Problem to work on ▸ Retype, word for word, every line of the records below starting at the one that contains "manutenzione continui" and ending at the one that contains "افراد بالای ۱۸ سال در ایران حداقل یکی"; include both of those lines and nothing more.

※ ※ ※

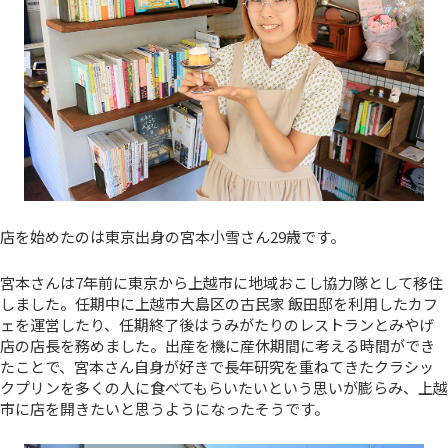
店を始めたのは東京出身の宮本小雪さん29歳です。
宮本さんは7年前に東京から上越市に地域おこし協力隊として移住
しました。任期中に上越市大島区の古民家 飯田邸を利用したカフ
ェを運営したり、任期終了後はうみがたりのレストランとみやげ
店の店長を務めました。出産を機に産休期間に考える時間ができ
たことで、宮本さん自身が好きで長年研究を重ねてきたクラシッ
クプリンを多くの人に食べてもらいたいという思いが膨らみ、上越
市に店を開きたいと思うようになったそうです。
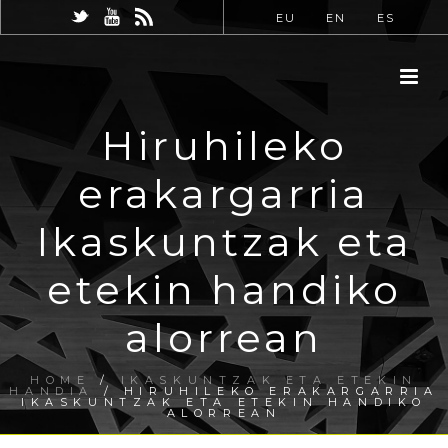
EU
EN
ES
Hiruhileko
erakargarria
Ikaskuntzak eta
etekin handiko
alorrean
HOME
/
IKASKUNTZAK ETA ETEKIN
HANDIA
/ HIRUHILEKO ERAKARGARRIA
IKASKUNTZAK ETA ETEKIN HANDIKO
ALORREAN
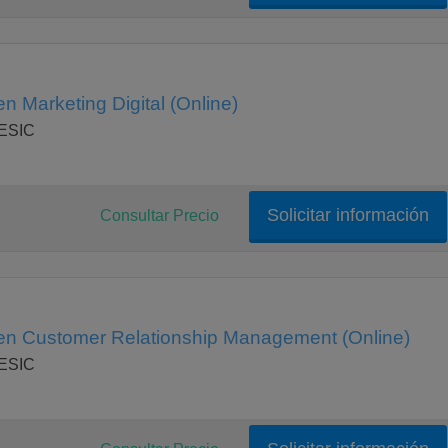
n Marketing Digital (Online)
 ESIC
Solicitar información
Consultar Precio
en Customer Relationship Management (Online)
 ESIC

※ ※ ※

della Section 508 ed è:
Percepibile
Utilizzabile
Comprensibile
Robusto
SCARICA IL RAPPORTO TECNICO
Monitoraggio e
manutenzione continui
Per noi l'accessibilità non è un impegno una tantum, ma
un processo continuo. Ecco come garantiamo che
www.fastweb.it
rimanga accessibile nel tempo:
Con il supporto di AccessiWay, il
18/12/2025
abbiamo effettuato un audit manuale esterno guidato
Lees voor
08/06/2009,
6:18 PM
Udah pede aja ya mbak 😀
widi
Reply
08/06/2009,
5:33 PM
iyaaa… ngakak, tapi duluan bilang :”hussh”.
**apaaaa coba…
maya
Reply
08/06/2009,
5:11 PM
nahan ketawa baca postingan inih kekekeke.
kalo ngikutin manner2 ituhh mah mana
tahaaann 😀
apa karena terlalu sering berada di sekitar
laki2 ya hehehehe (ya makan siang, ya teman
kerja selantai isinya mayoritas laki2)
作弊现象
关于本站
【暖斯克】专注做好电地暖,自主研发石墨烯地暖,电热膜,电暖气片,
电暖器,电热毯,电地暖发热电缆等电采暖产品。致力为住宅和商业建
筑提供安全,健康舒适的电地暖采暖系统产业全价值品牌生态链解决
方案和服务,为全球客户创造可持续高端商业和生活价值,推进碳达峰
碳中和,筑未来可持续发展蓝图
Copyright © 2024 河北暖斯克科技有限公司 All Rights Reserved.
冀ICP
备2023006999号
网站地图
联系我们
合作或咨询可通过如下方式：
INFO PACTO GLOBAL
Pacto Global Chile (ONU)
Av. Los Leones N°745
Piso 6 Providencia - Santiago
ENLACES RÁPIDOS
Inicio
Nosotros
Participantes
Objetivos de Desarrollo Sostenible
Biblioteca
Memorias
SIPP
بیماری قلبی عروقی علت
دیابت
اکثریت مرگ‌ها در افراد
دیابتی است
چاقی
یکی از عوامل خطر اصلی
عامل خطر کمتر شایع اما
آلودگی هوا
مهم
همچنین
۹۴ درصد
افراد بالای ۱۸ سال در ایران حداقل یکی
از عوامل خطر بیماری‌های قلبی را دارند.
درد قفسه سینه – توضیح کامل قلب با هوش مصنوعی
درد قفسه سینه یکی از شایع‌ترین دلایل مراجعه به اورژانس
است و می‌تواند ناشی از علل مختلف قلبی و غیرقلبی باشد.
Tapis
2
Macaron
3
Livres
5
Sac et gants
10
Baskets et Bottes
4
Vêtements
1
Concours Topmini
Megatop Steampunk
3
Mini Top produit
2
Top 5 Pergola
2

※ ※ ※

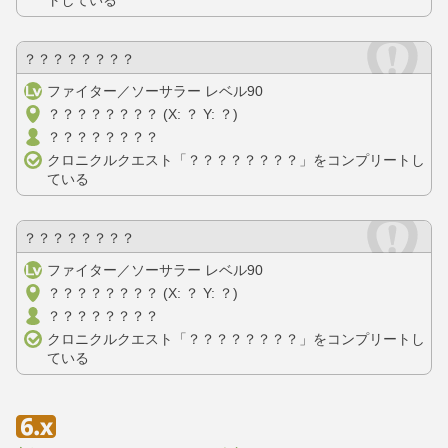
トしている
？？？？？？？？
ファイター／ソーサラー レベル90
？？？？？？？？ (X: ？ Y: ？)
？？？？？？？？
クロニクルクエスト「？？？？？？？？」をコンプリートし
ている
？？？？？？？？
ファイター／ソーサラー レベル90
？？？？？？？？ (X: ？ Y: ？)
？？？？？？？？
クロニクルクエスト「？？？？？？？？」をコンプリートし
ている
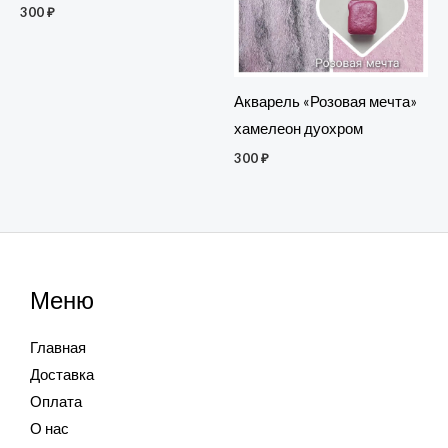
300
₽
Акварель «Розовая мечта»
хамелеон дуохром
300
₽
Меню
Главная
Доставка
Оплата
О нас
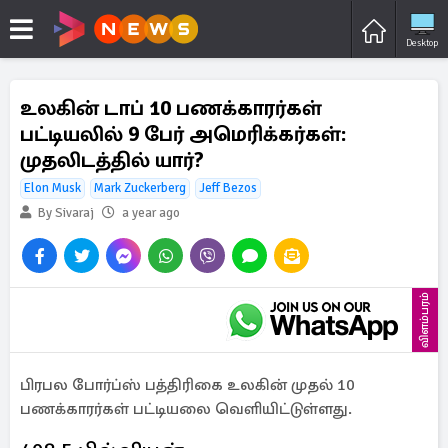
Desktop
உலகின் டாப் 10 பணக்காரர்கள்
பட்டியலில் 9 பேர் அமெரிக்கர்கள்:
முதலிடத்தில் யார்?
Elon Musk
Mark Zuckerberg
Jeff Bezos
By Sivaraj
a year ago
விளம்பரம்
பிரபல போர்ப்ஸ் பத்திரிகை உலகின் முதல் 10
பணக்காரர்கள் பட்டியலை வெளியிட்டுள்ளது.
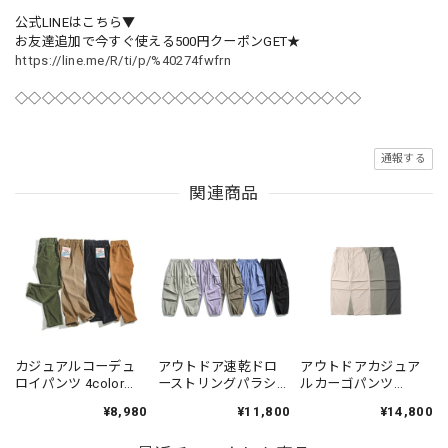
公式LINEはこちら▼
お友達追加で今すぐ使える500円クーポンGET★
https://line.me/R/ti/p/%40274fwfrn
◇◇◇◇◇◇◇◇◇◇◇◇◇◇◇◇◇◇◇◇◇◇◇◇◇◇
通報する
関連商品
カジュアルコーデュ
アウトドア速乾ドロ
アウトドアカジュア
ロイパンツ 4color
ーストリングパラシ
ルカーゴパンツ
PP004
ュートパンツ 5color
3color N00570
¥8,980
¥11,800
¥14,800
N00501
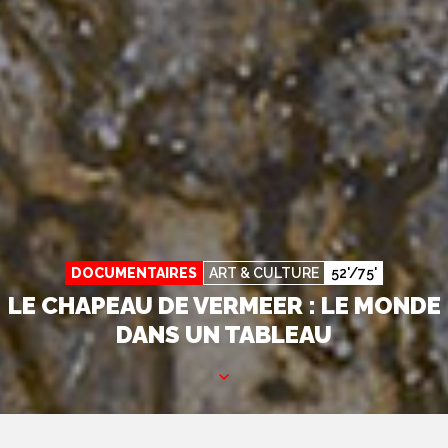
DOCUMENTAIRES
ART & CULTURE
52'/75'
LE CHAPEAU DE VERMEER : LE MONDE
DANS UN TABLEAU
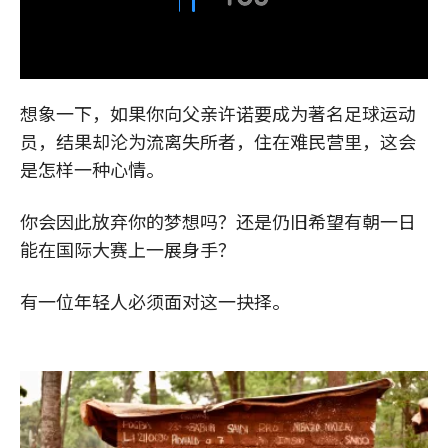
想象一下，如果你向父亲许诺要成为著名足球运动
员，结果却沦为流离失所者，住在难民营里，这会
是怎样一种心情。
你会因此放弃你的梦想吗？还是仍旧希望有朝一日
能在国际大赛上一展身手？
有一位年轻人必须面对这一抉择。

※ ※ ※

Solution for this task ▸
manutenzione continui
Per noi l'accessibilità non è un impegno una tantum, ma
un processo continuo. Ecco come garantiamo che
www.fastweb.it
rimanga accessibile nel tempo:
Con il supporto di AccessiWay, il
18/12/2025
abbiamo effettuato un audit manuale esterno guidato
Lees voor
08/06/2009,
6:18 PM
Udah pede aja ya mbak 😀
widi
Reply
08/06/2009,
5:33 PM
iyaaa… ngakak, tapi duluan bilang :”hussh”.
**apaaaa coba…
maya
Reply
08/06/2009,
5:11 PM
nahan ketawa baca postingan inih kekekeke.
kalo ngikutin manner2 ituhh mah mana
tahaaann 😀
apa karena terlalu sering berada di sekitar
laki2 ya hehehehe (ya makan siang, ya teman
kerja selantai isinya mayoritas laki2)
作弊现象
关于本站
【暖斯克】专注做好电地暖,自主研发石墨烯地暖,电热膜,电暖气片,
电暖器,电热毯,电地暖发热电缆等电采暖产品。致力为住宅和商业建
筑提供安全,健康舒适的电地暖采暖系统产业全价值品牌生态链解决
方案和服务,为全球客户创造可持续高端商业和生活价值,推进碳达峰
碳中和,筑未来可持续发展蓝图
Copyright © 2024 河北暖斯克科技有限公司 All Rights Reserved.
冀ICP
备2023006999号
网站地图
联系我们
合作或咨询可通过如下方式：
INFO PACTO GLOBAL
Pacto Global Chile (ONU)
Av. Los Leones N°745
Piso 6 Providencia - Santiago
ENLACES RÁPIDOS
Inicio
Nosotros
Participantes
Objetivos de Desarrollo Sostenible
Biblioteca
Memorias
SIPP
بیماری قلبی عروقی علت
دیابت
اکثریت مرگ‌ها در افراد
دیابتی است
چاقی
یکی از عوامل خطر اصلی
عامل خطر کمتر شایع اما
آلودگی هوا
مهم
همچنین
۹۴ درصد
افراد بالای ۱۸ سال در ایران حداقل یکی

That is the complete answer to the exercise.